On Wednesday morning, the television networks that reported the rulings first got them right. NBC and ABC reported within seconds of each other at 10:02 a.m. that the court had overturned the Defense of Marriage Act. CBS and other television news organizations soon followed. All the major wire services also reported the news within about a minute of one another.

Here are the finish times of the wires:

The conventional wisdom on speed, alas, hasn’t prevented news organizations from going fast. Following the release of this morning’s Supreme Court ruling in the DOMA case, here are the finish times of some key organizations:

Bloomberg: 10:01:13
Reuters: 10:01:32
AP: 10:02:27

Bloomberg reporter Greg Stohr, who also was first last year to report that the mandate was upheld, wrote 18 (!) different ledes!

That’s not to say, however, that Stohr’s work on the story started this morning at 10:00 a.m. No, he began working on the story a month-and-a-half ago, he says. Much of the work consisted of thinking through all the intricate legal scenarios that the Supreme Court could possibly concoct in deciding the DOMA case and the Prop 8 case, which also made news today. The brainstorming process, says Stohr, ultimately yielded 18 story ledes and many more headlines — all of which were ready for publication this morning. “We had ledes written for what do we say if we had a DOMA ruling but not Prop 8,” says Stohr, who emphasizes that Asseo and Drummond were critical to the effort. “What do we say if we have Prop 8 but not DOMA? And what do we say when we have both of them?”

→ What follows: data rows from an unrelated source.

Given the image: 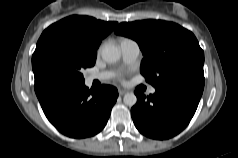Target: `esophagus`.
Instances as JSON below:
<instances>
[{
  "instance_id": "obj_1",
  "label": "esophagus",
  "mask_w": 238,
  "mask_h": 158,
  "mask_svg": "<svg viewBox=\"0 0 238 158\" xmlns=\"http://www.w3.org/2000/svg\"><path fill=\"white\" fill-rule=\"evenodd\" d=\"M118 92H119V95H120V96H123L124 94L127 93V91L124 90V89H119Z\"/></svg>"
}]
</instances>
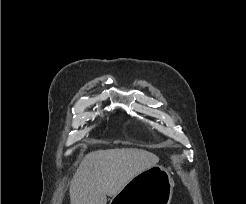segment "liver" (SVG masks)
<instances>
[{"mask_svg":"<svg viewBox=\"0 0 246 204\" xmlns=\"http://www.w3.org/2000/svg\"><path fill=\"white\" fill-rule=\"evenodd\" d=\"M159 157L135 148L97 150L85 155L70 184L71 204H106Z\"/></svg>","mask_w":246,"mask_h":204,"instance_id":"obj_1","label":"liver"}]
</instances>
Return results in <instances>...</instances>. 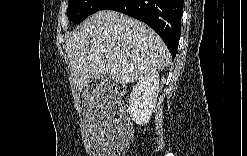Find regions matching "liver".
Listing matches in <instances>:
<instances>
[{
  "instance_id": "obj_1",
  "label": "liver",
  "mask_w": 247,
  "mask_h": 156,
  "mask_svg": "<svg viewBox=\"0 0 247 156\" xmlns=\"http://www.w3.org/2000/svg\"><path fill=\"white\" fill-rule=\"evenodd\" d=\"M70 72L79 90L109 75L123 84L140 80L171 61L162 39L144 23L123 13L102 10L67 35Z\"/></svg>"
}]
</instances>
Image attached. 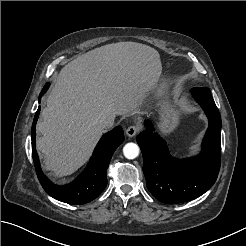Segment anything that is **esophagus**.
Here are the masks:
<instances>
[{
  "mask_svg": "<svg viewBox=\"0 0 246 246\" xmlns=\"http://www.w3.org/2000/svg\"><path fill=\"white\" fill-rule=\"evenodd\" d=\"M139 127L138 126H129L126 129V134L128 137H134L138 132H139Z\"/></svg>",
  "mask_w": 246,
  "mask_h": 246,
  "instance_id": "34e87169",
  "label": "esophagus"
}]
</instances>
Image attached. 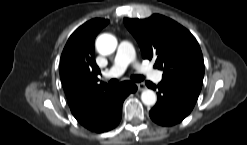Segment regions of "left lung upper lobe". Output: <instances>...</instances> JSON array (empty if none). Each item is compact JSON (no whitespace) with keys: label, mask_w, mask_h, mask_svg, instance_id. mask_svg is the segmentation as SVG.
<instances>
[{"label":"left lung upper lobe","mask_w":247,"mask_h":145,"mask_svg":"<svg viewBox=\"0 0 247 145\" xmlns=\"http://www.w3.org/2000/svg\"><path fill=\"white\" fill-rule=\"evenodd\" d=\"M144 59H156L163 79L175 80L198 91L204 77V61L194 36L174 20L154 14L147 19L124 18Z\"/></svg>","instance_id":"5c2ea615"}]
</instances>
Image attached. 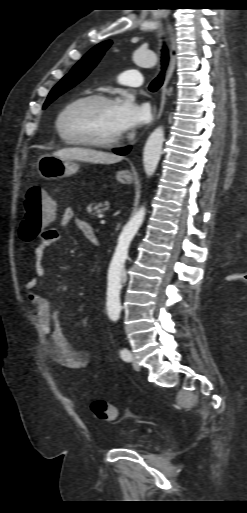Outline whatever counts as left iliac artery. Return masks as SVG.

He digested the opinion in roughly 30 seconds:

The winner among these outlets, Bloomberg News, put a three-person team on today’s rulings: Supreme Court reporter Greg Stohr, who’s been on the beat since 1998, plus editors Laurie Asseo and Bob Drummond. Once the decision became available this morning, Stohr grabbed it and hustled over to the cubicle in the Supreme Court’s press area, where he worked with Asseo and Drummond to assess the document and what it said.

Stohr checked that the ruling said “affirmed.” He checked on the headnotes. He checked how the various justices lined up on the decision. Then he and the team pushed out their take on the situation.

Total elapsed time: 30 seconds. Says the 46-year-old Stohr in an interview with the Erik Wemple Blog: “I’m going to guess that it was something like 30 seconds between the time that they gave us the opinions and the time that the headlines went out.”

In fairness, the outcome of this case was much, much, much easier to decipher than NFIB. But kudos anyway. CNN, however, took its time.

CNN was the exception. Burned before in the health care ruling, it moved much more slowly this time around; the anchors and commentators waited several minutes longer than their rivals before reporting the DOMA ruling. “We’re going through the writings of the justices,” the CNN anchor Wolf Blitzer said at 10:05 a.m. “We want to be precise, obviously.”

Of course, Blitzer blew the coverage last year.